San Carlos, Sonora, México - Room 4: Arrecife

Steps toward Dyson-Schwinger equations for equal-time correlation functions

Speakers

  • Prof. Axel WEBER

Primary authors

Description

Dyson-Schwinger equations as a semi-analytical tool have given access, for the first time, to the deep infrared region of QCD (or Yang-Mills theory) in the Landau gauge. In the so-called ghost dominance approximation, even a very simple analytical solution exists. Recent efforts have gone into repeating this success for QCD in the Coulomb gauge, the reason being that the color-Coulomb potential appearing in the Hamiltonian in the latter gauge in principle gives direct access to the long-range confining potential between color charges.
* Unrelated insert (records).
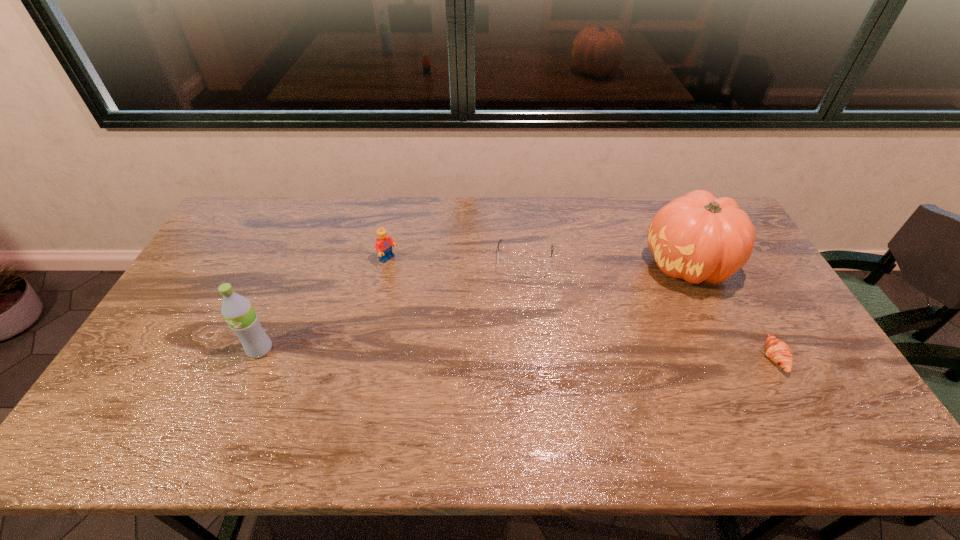 The image size is (960, 540). In order to click on vacant space located 0.130m on the front-facing side of the shortest object in this screenshot , I will do `click(715, 357)`.

You are a GUI agent. You are given a task and a screenshot of the screen. Output one action in this format:
    pyautogui.click(x=<x>, y=<y>)
    Task: Click on the vacant region located through the lenses of the spectacles
    The width and height of the screenshot is (960, 540).
    Given the screenshot: What is the action you would take?
    pyautogui.click(x=518, y=307)

Identify the location of free space located through the lenses of the spectacles. The width and height of the screenshot is (960, 540). (511, 354).

I want to click on free space located 0.400m through the lenses of the spectacles, so click(x=505, y=389).

Where is `vacant space located 0.250m on the face of the Lego`? Image resolution: width=960 pixels, height=540 pixels. vacant space located 0.250m on the face of the Lego is located at coordinates (452, 302).

At what (x,y) coordinates should I click in order to perform the action: click on free region located 0.230m on the face of the Lego. Please return your answer as a coordinate pair (x, y). The height and width of the screenshot is (540, 960). Looking at the image, I should click on (447, 299).

Find the location of `vacant space located 0.330m on the face of the Lego`. vacant space located 0.330m on the face of the Lego is located at coordinates (472, 315).

This screenshot has width=960, height=540. Find the location of `vacant space located on the carved face of the pumpkin`. vacant space located on the carved face of the pumpkin is located at coordinates (576, 338).

At what (x,y) coordinates should I click in order to perform the action: click on free space located on the carved face of the pumpkin. Please return your answer as a coordinate pair (x, y). Looking at the image, I should click on (627, 305).

What are the coordinates of `vacant space located on the carved face of the pumpkin` in the screenshot? It's located at (634, 300). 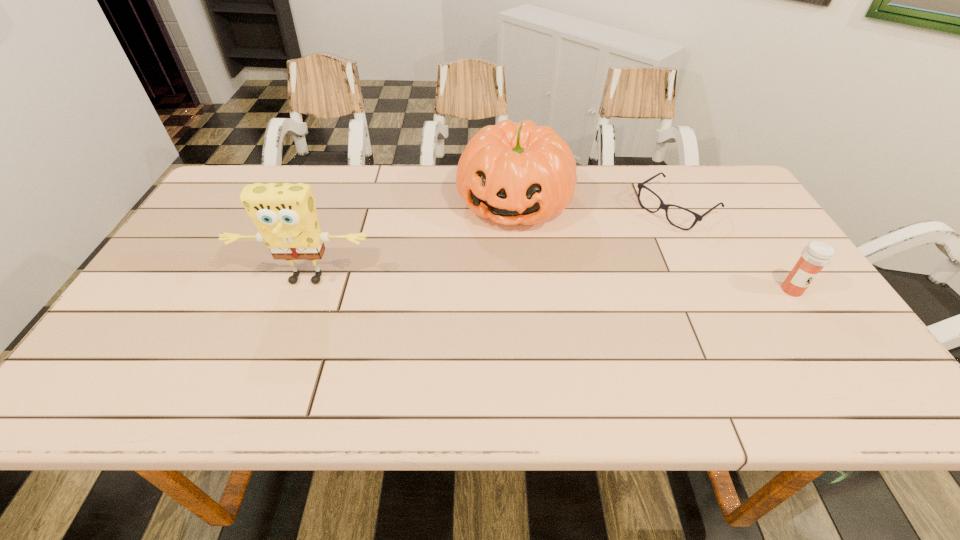 You are a GUI agent. You are given a task and a screenshot of the screen. Output one action in this format:
    pyautogui.click(x=<x>, y=<y>)
    Task: Click on the leftmost object
    
    Given the screenshot: What is the action you would take?
    pyautogui.click(x=285, y=215)

At what (x,y) coordinates should I click in order to perform the action: click on medicine. Please return your answer as a coordinate pair (x, y). Looking at the image, I should click on (817, 254).

This screenshot has height=540, width=960. I want to click on the rightmost object, so click(x=817, y=254).

In order to click on spectacles in this screenshot , I will do `click(663, 206)`.

Identify the location of the second object from right to left. (663, 206).

Find the location of a particular element. Image resolution: width=960 pixels, height=540 pixels. pumpkin is located at coordinates (512, 173).

Find the location of a particular element. This screenshot has height=540, width=960. free point located on the face of the leftmost object is located at coordinates (278, 354).

Identify the location of vacant space located 0.100m on the label side of the medicine. The height and width of the screenshot is (540, 960). (820, 332).

The height and width of the screenshot is (540, 960). What are the coordinates of `vacant space located 0.220m on the front-facing side of the shortest object` in the screenshot? It's located at (602, 259).

The image size is (960, 540). In order to click on vacant area situated on the front-facing side of the shortest object in this screenshot , I will do `click(604, 258)`. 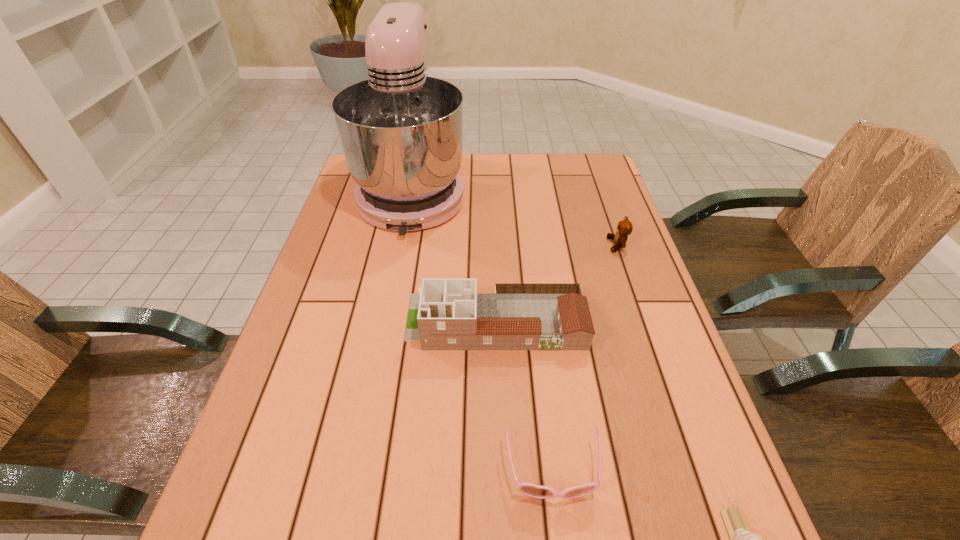 Where is `free space between the teddy bear and the tallest object`? free space between the teddy bear and the tallest object is located at coordinates (516, 218).

Locate an element on the screen. vacant space in between the teddy bear and the sunglasses is located at coordinates (585, 359).

Locate an element on the screen. empty space between the fourth tallest object and the third nearest object is located at coordinates (524, 396).

Where is `blank region between the third farthest object and the third shortest object`? blank region between the third farthest object and the third shortest object is located at coordinates pyautogui.click(x=557, y=283).

You are a GUI agent. You are given a task and a screenshot of the screen. Output one action in this format:
    pyautogui.click(x=<x>, y=<y>)
    Task: Click on the vacant space that's between the teddy bear and the third farthest object
    
    Given the screenshot: What is the action you would take?
    pyautogui.click(x=557, y=283)

Where is `object identified as the third closest to the mixer`? object identified as the third closest to the mixer is located at coordinates (539, 492).

Locate which object is the closest to the escargot. Please provide its 2D coordinates. Your answer should be formatted as a tuple, i.e. [(x, y)], where the tuple contains the x and y coordinates of a point satisfying the conditions above.

[(539, 492)]

Where is `free space that satisfies the following two spatial constraints: 1. on the front-facing side of the third tallest object; 2. on the front-facing side of the sunglasses`? The image size is (960, 540). free space that satisfies the following two spatial constraints: 1. on the front-facing side of the third tallest object; 2. on the front-facing side of the sunglasses is located at coordinates (697, 472). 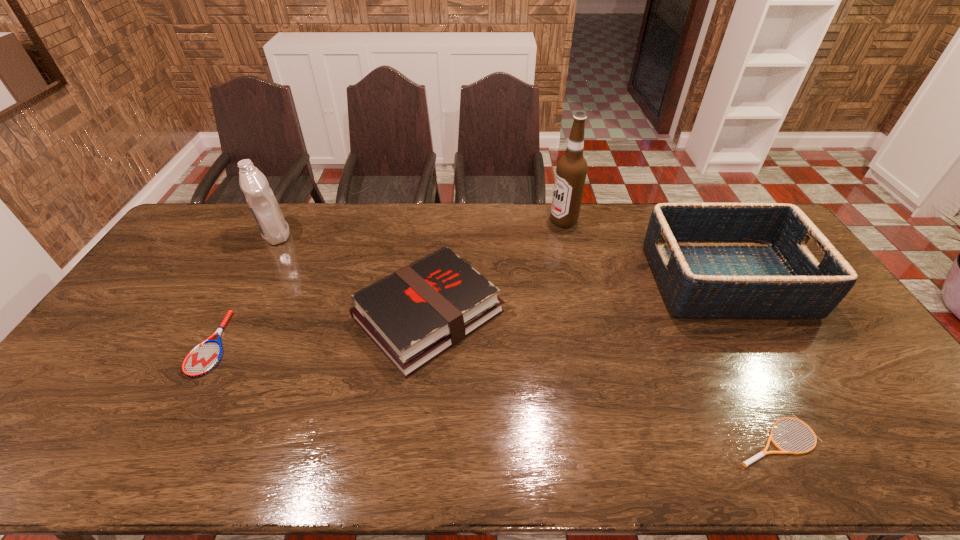 I want to click on free area in between the hardback book and the detergent, so [x=352, y=274].

Identify the location of vacant area that lies between the fourth shortest object and the tallest object. The image size is (960, 540). (644, 251).

The width and height of the screenshot is (960, 540). In order to click on empty location between the basket and the alcohol in this screenshot , I will do `click(644, 251)`.

The width and height of the screenshot is (960, 540). What are the coordinates of `free space between the shorter tennis racket and the fourth object from left to right` in the screenshot? It's located at (669, 330).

However, the usual covariant (four-dimensional) quantum field theoretic formulation becomes rather awkward in the Coulomb gauge. Partially successful analytic calculations so far have used alternative noncovariant approaches in three (spatial) dimensions, but a consistent solution of the corresponding nonperturbative equations including the Coulomb potential does not exist in the approximations presently employed. Our aim here is to develop an alternative approach concentrating directly on equal-time correlation functions. We determine a generating functional in a three-dimensional formulation that generates equal-time correlation functions. In fact, such a functional is given directly in terms of the vacuum wave functional, however, in a perturbative expansion of the equal-time correlation functions, the vacuum wave functional has to be known, in principle, to the corresponding order. As a consequence, there are many contributions here that correspond to one and the same Feynman diagram in the covariant theory. A remarkable simplification occurs, however, on summing up these different contributions. For the relatively simpler case of a phi^4 theory, we analyze the possibility of developing new diagrammatic rules directly for the sum of all contributions that correspond to the same proper Feynman diagram. We comment on the possibility of using these new diagrammatic rules for the formulation of Dyson-Schwinger equations for the equal-time correlation functions.